The apartment door was unlocked. That told me Patricia was home, and it also told me she felt safe. People leave doors unlocked when they’re sure no one is coming to challenge them. Dad knocked anyway, once, firm enough to announce himself.

Patricia opened the door with a kitchen towel in her hand and irritation already arranged across her face. She was one of those women who could look polished while making you feel messy just for standing nearby. Her blond hair was sprayed perfectly into place, her lipstick immaculate, her whole expression sharpened by years of habit. The irritation vanished when she saw my father, and something colder took its place.

“Can I help you?” she asked.

Dad didn’t answer. He looked past her into the apartment. “Where’s Derek?”

Patricia straightened. “Excuse me?”

“I said, where’s Derek?”

She folded the towel more neatly, buying herself a second. “He’s in the shower.

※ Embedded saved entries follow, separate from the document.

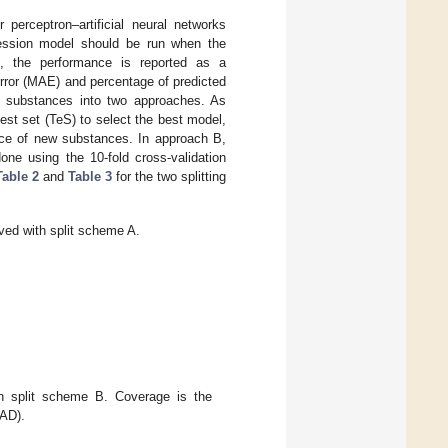
perceptron–artificial neural networks
ression model should be run when the
el, the performance is reported as a
rror (MAE) and percentage of predicted
e substances into two approaches. As
est set (TeS) to select the best model,
nce of new substances. In approach B,
one using the 10-fold cross-validation
Table 2
and
Table 3
for the two splitting
ed with split scheme A.
 split scheme B. Coverage is the
(AD).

What’s this about?”

Dad shifted Evan higher on his shoulder. “It’s about my daughter limping home in hundred-degree heat while her car sits in your parking lot.”

Patricia’s eyes snapped to me, accusing, as if I had violated some sacred rule simply by letting myself be seen. “Lauren has been told repeatedly,” she said, each word clipped and gleaming, “that while she is living here, she needs to respect the rules of this household.”

Dad’s face didn’t change. “One of your rules is taking transportation away from the mother of an infant?”

“That car belongs to my son,” Patricia said. “And frankly, if Lauren were more responsible with money, perhaps she wouldn’t be in this situation.”

I felt the old reflex rise immediately, the need to explain, to soften, to apologize for taking up space in front of someone who had already decided I was a burden. Dad spared me from it.

“Interesting,” he said. “Because my daughter is the one who’s been making the payments.”

Patricia smiled thinly. “Then that was a poor financial decision on her part.”

Before Dad could answer, Derek appeared in the hallway, toweling off his hair, then stopped short when he saw us. “What is going on?”

For one second, I saw him the way I used to when we first met, handsome in an unfinished kind of way, gentle around the edges, capable of warmth when life was easy. Then I saw the man I had actually been living with: someone who let his mother dominate every room because it relieved him of the burden of growing up.